Not only that, but the experience of being a CNA will be INVALUABLE to your future as an RN.

Moving to a new place for a fresh start is one idea. Staying where you are and dealing with the things/people/feelings/memories.........whatever, in the long run is only going to make you a stronger and wiser person. School and work is going to keep your butt so busy, you're not going to have much time to dwell on that anyway. I'm not implying that moving to a new place means you're "running away."  I think what I want to say is that staying in a place that you know, with friends and family, will lessen the stress of taking on too many new experiences, which can become overwhelming and lead to failure.

You say you feel so alone, but is it possible that part of the reason for that is you? Your friends are moving on with their lives and you feel left behind. Maybe when you got off track with the addiction thing, YOU left THEM behind. It may be time to reach out, make amends if you have any to make, reconnect with these people. Let them see that the real you is back and trying to make a good life for yourself and you could use their help. If they were truly your friends before, they still are.
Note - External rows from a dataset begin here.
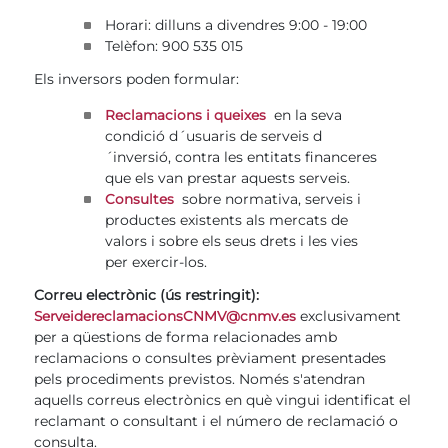
Horari: dilluns a divendres 9:00 - 19:00
Telèfon: 900 535 015
Els inversors poden formular:
en la seva
Reclamacions i queixes
condició d´usuaris de serveis d
´inversió, contra les entitats financeres
que els van prestar aquests serveis.
sobre normativa, serveis i
Consultes
productes existents als mercats de
valors i sobre els seus drets i les vies
per exercir-los.
Correu electrònic (ús restringit):
exclusivament
ServeidereclamacionsCNMV@cnmv.es
per a qüestions de forma relacionades amb
reclamacions o consultes prèviament presentades
pels procediments previstos. Només s'atendran
aquells correus electrònics en què vingui identificat el
reclamant o consultant i el número de reclamació o
consulta.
If they have what you want, then go get it. Even if it takes you a while longer than you'd like, in the end, it will all be yours.
You can look at it this way.........you're 25 now. If you earn your RN when your're 30, you will still have a good 35+ YEARS to practice.
PLEASE think about this. It may be a dream, but it's not a dream you can't make come true.
Ya just gotta set your heart on it and the rest will follow.
I wish you the very, very best.
Peace
Greenlydia

P.S.
I quickly reread your post and the bit about "doing what YOU want and not what friends and family expect nor putting up with other people's judgement..........." At 23 you are an adult and you do not have to allow anyone into your life who is not respectful, loving or supportive. You've been through enough negative crap. This is about you now. This is about your life. Take total charge of it.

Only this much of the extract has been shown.